━━ Extracted entries

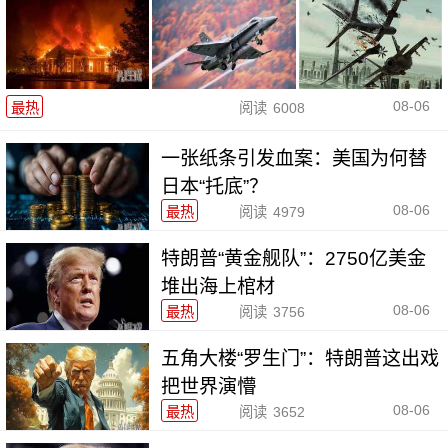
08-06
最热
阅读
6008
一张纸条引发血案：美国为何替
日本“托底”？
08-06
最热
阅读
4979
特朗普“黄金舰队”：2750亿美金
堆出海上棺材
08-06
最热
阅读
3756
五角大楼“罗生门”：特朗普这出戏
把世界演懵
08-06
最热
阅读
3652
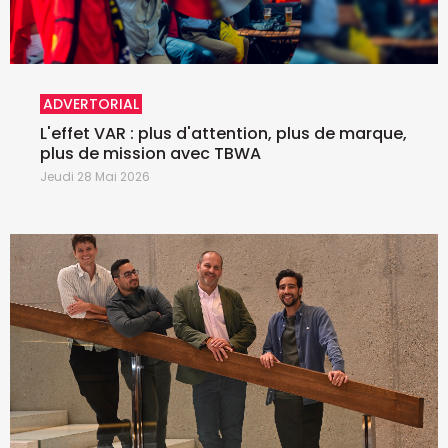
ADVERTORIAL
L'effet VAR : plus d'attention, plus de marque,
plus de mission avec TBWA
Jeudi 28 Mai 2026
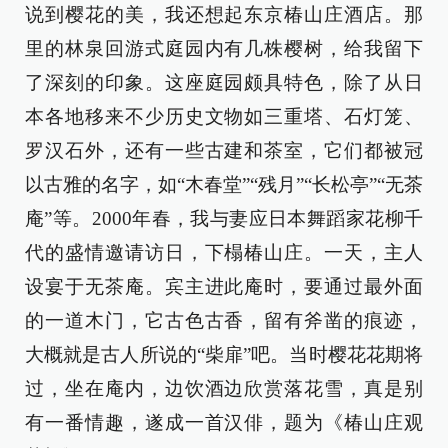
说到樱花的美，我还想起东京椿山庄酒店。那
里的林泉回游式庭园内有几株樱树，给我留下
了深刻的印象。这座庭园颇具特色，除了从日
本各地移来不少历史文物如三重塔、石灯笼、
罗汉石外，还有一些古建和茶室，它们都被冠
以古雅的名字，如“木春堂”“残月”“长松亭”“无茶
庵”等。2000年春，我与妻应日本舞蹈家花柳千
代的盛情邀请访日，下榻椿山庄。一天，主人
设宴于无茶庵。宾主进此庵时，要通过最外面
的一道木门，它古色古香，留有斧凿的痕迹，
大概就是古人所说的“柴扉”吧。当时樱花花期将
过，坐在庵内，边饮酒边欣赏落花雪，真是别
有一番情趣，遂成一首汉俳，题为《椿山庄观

━━━━
━━ Extracted entries

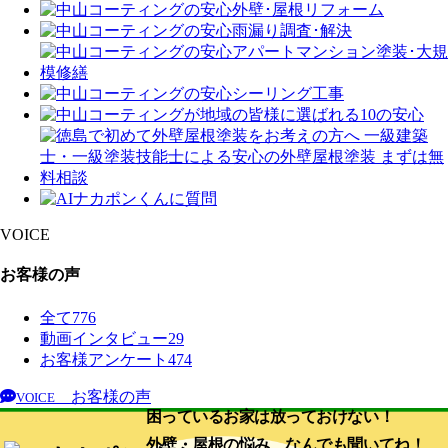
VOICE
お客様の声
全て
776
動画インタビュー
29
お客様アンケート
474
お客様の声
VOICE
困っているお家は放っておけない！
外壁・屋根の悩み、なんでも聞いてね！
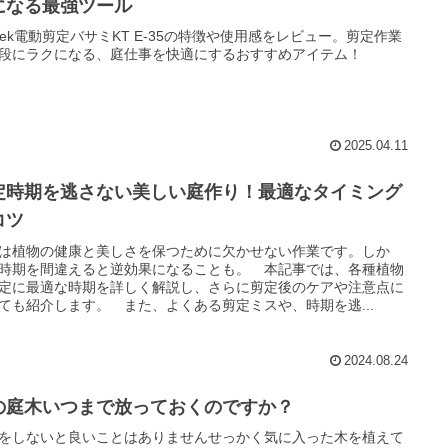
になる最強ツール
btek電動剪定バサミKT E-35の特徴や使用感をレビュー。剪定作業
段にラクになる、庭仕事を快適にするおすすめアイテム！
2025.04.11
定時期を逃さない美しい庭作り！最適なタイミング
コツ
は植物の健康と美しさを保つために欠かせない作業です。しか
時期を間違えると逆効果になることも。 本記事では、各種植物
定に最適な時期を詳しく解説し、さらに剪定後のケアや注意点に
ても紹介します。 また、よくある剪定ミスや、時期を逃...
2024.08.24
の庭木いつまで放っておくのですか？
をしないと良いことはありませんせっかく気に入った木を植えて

━━━━
━━ Extracted entries

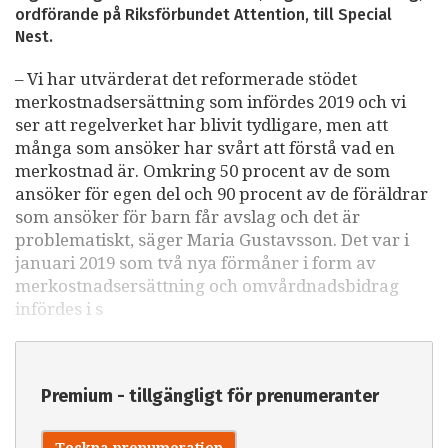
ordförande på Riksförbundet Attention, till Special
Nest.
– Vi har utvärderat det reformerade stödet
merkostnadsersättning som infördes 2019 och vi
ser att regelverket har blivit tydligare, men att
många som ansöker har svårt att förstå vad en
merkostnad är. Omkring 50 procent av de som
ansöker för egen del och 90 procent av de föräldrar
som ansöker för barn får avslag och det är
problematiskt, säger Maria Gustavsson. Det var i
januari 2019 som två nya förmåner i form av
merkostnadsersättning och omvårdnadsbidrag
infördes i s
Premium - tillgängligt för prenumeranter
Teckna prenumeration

━━━━

**What the task requires:**
Looking above, find the stretch of lines that opens with the one holding "L'effet VAR : plus" and closes with the one holding "有一番情趣，遂成一首汉俳，题为《椿山庄观". Copy it exactly, pictures excluded.

**Solution for this problem:**
L'effet VAR : plus d'attention, plus de marque,
plus de mission avec TBWA
Jeudi 28 Mai 2026
说到樱花的美，我还想起东京椿山庄酒店。那
里的林泉回游式庭园内有几株樱树，给我留下
了深刻的印象。这座庭园颇具特色，除了从日
本各地移来不少历史文物如三重塔、石灯笼、
罗汉石外，还有一些古建和茶室，它们都被冠
以古雅的名字，如“木春堂”“残月”“长松亭”“无茶
庵”等。2000年春，我与妻应日本舞蹈家花柳千
代的盛情邀请访日，下榻椿山庄。一天，主人
设宴于无茶庵。宾主进此庵时，要通过最外面
的一道木门，它古色古香，留有斧凿的痕迹，
大概就是古人所说的“柴扉”吧。当时樱花花期将
过，坐在庵内，边饮酒边欣赏落花雪，真是别
有一番情趣，遂成一首汉俳，题为《椿山庄观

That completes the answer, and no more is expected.